##### DATA RECORDS

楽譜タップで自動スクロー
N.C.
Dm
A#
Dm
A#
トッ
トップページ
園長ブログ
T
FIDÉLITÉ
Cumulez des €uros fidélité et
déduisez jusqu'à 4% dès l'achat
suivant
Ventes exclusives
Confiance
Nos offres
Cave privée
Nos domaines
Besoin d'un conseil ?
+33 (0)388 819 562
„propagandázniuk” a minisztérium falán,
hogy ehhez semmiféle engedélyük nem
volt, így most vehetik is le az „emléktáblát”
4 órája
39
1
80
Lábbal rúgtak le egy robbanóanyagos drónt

##########
##### DATA RECORDS

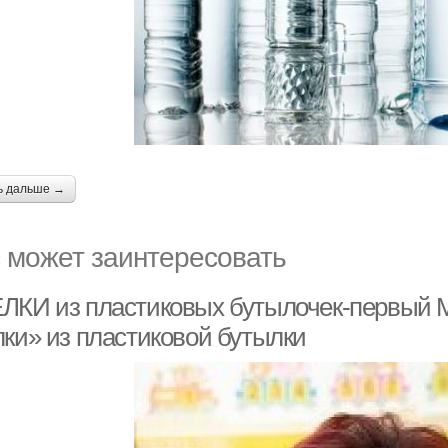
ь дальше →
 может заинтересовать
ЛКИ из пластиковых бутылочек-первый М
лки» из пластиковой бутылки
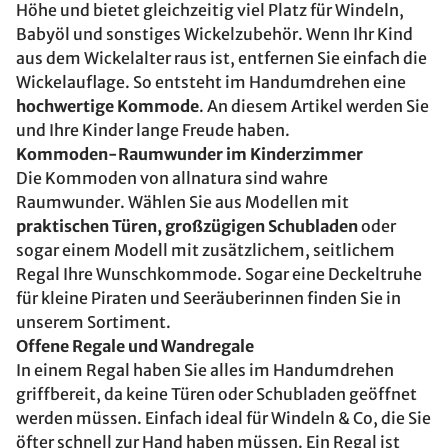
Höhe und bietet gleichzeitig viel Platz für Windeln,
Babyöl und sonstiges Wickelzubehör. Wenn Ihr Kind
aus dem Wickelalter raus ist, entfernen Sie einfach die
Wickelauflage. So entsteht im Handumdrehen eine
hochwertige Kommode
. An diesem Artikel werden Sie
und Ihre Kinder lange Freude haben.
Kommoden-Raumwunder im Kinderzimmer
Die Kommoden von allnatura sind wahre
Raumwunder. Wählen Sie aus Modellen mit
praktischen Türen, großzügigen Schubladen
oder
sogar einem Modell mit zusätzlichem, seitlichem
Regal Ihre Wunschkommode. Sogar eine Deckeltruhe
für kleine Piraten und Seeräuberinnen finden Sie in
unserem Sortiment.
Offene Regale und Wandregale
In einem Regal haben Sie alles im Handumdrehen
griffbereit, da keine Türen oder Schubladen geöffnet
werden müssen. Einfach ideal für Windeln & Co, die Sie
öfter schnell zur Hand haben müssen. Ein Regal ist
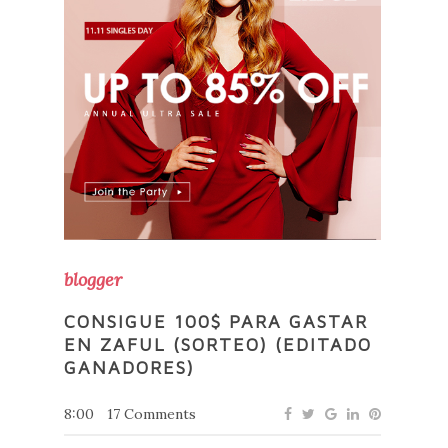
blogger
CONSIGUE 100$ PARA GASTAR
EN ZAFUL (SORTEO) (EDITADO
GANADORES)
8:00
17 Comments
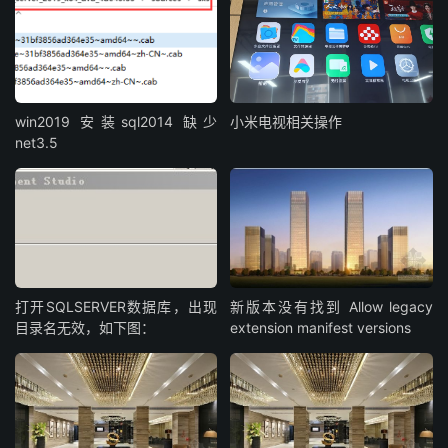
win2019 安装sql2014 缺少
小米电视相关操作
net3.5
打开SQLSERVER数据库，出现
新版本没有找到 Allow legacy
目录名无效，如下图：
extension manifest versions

##########

__THE PROBLEM__
Looking at the data above, write out exactly the lines that start at the one containing "打开SQLSERVER数据库，出现" and end at the one containing "extension manifest versions"; include both and nothing beyond.

__EXERCISE RESULT__
打开SQLSERVER数据库，出现
新版本没有找到 Allow legacy
目录名无效，如下图：
extension manifest versions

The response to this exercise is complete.